AI: Assembly and setup of AI Inference Rig
I have finally finished the construction of my AI inference Rig!
The system specs are:
Threadripper PRO 3975 CPU,
2x ASUS TUF 3090 GPU’s (These have two PCI-E power pins instead of three, which is important!),
256 GBs of DDR4 3200 MHZ RAM,
Corsair 1500 watt PSU.
I had quite a few more issues that I was expecting when setting up the AI rig.
The main lesson that I learned is that the Threadripper PRO CPU’s are very sensitive to mounting pressure!
After I had assembled the system, it failed to boot. It seemed like the issues were CPU related.
After reseating the CPU and reapplying the thermal paste, everything seemed fine, except for one RAM stick not showing up, which I fixed by simply reseating it too.
Other than the CPU issues, the build went more or less ok.

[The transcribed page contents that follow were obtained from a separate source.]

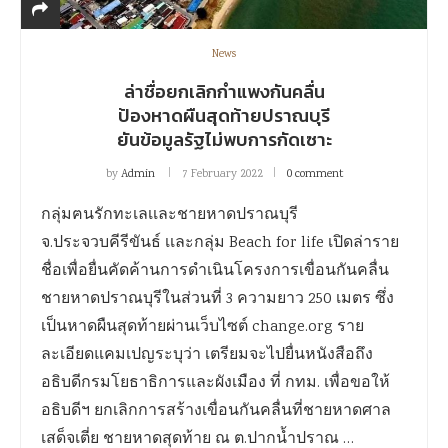
News
ล่าชื่อยกเลิกกำแพงกันคลื่น
ป้องหาดผืนสุดท้ายปราณบุรี
ยันข้อมูลรัฐไม่พบการกัดเซาะ
by
Admin
7 February 2022
0 comment
กลุ่มฅนรักทะเลเเละชายหาดปราณบุรี
จ.ประจวบคีรีขันธ์ เเละกลุ่ม Beach for life เปิดล่าราย
ชื่อเพื่อยื่นคัดค้านการดำเนินโครงการเขื่อนกันคลื่น
ชายหาดปราณบุรีในส่วนที่ 3 ความยาว 250 เมตร ซึ่ง
เป็นหาดผืนสุดท้ายผ่านเว็บไซต์ change.org ราย
ละเอียดแคมเปญระบุว่า เตรียมจะไปยื่นหนังสือถึง
อธิบดีกรมโยธาธิการและผังเมือง ที่ กทม. เพื่อขอให้
อธิบดีฯ ยกเลิกการสร้างเขื่อนกันคลื่นที่ชายหาดศาล
เสด็จเตี่ย ชายหาดสุดท้าย ณ ต.ปากน้ำปราณ …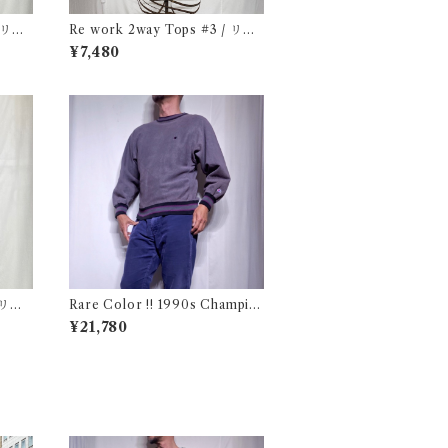
/ リワ
Re work 2way Tops #3 / リワ
ーク 2way トップス 古着
¥7,480
Rare Color !! 1990s Champio
n Reverse Weave Charcoal G
¥21,780
ray Size M / チャンピオン リバ
ースウィーブ 墨黒 目付き ボーダ
ーリブ USA 古着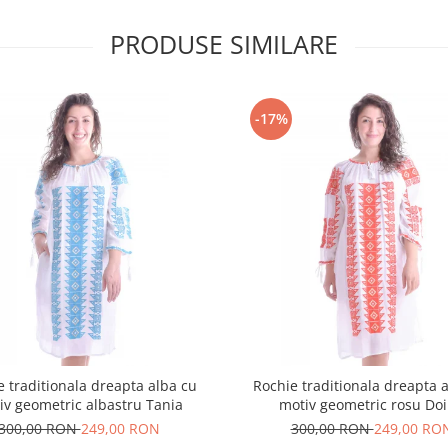
PRODUSE SIMILARE
-17%
e traditionala dreapta alba cu
Rochie traditionala dreapta 
iv geometric albastru Tania
motiv geometric rosu Do
300,00 RON
249,00 RON
300,00 RON
249,00 RO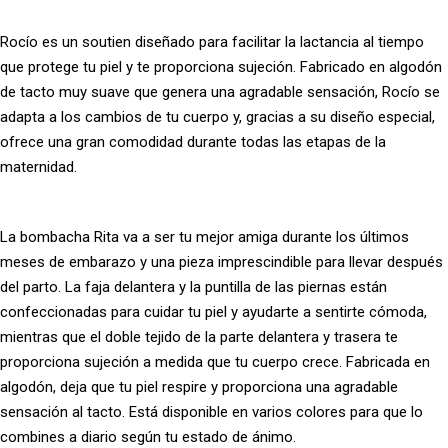
Rocío es un soutien diseñado para facilitar la lactancia al tiempo
que protege tu piel y te proporciona sujeción. Fabricado en algodón
de tacto muy suave que genera una agradable sensación, Rocío se
adapta a los cambios de tu cuerpo y, gracias a su diseño especial,
ofrece una gran comodidad durante todas las etapas de la
maternidad.
La bombacha Rita va a ser tu mejor amiga durante los últimos
meses de embarazo y una pieza imprescindible para llevar después
del parto. La faja delantera y la puntilla de las piernas están
confeccionadas para cuidar tu piel y ayudarte a sentirte cómoda,
mientras que el doble tejido de la parte delantera y trasera te
proporciona sujeción a medida que tu cuerpo crece. Fabricada en
algodón, deja que tu piel respire y proporciona una agradable
sensación al tacto. Está disponible en varios colores para que lo
combines a diario según tu estado de ánimo.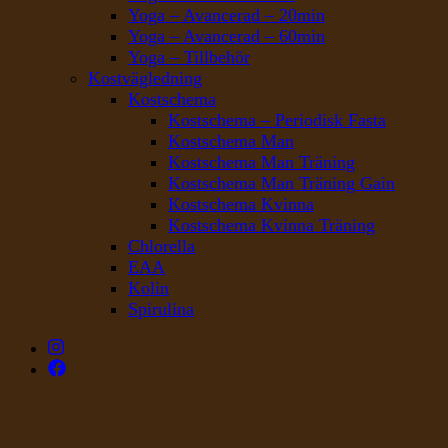
Yoga – Avancerad – 20min
Yoga – Avancerad – 60min
Yoga – Tillbehör
Kostvägledning
Kostschema
Kostschema – Periodisk Fasta
Kostschema Man
Kostschema Man Träning
Kostschema Man Träning Gain
Kostschema Kvinna
Kostschema Kvinna Träning
Chlorella
EAA
Kolin
Spirulina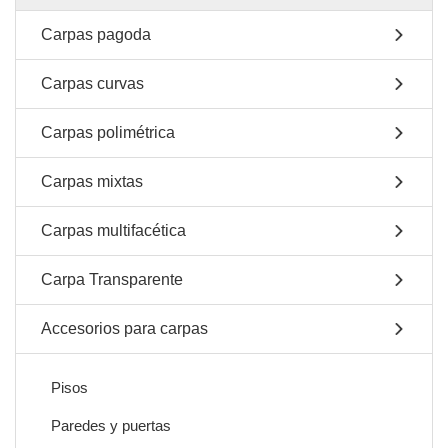
Carpas pagoda
Carpas curvas
Carpas polimétrica
Carpas mixtas
Carpas multifacética
Carpa Transparente
Accesorios para carpas
Pisos
Paredes y puertas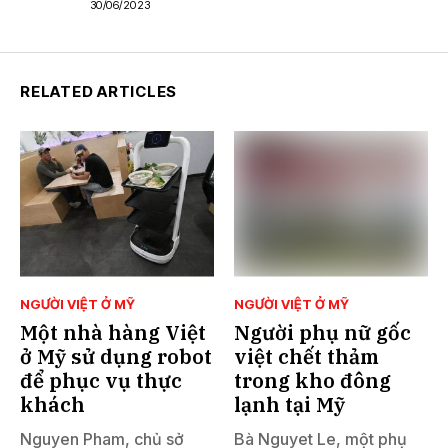
30/06/2023
RELATED ARTICLES
NGƯỜI VIỆT Ở MỸ
NGƯỜI VIỆT Ở MỸ
Một nhà hàng Việt
Người phụ nữ gốc
ở Mỹ sử dụng robot
việt chết thảm
để phục vụ thực
trong kho đông
khách
lạnh tại Mỹ
Nguyen Pham, chủ sở
Bà Nguyet Le, một phụ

I was planning to use Linux Mint for the software side, but I had issues getting this to work (Mostly Driver and CUDA issues).
I eventually went with popOS (Another Ubuntu-based Linux Distro) and this worked a lot better. I prefer the Interface for Mint (It is more similiar to Windows) but popOS seems to have better nVidia/CUDA support, which I need for this build.
I spend some time setting up the software side of the system.
Eventually, I got the KoboldCPP CUDA version 12 working properly. I had to update some drivers and the CUDA toolkit for this to work, popOS comes with 11.5 by default.
I had no issues adding enabling network access to kobold, but I did have some problems customising RDP/XDRP for remote admin of the server. This took some time to fix.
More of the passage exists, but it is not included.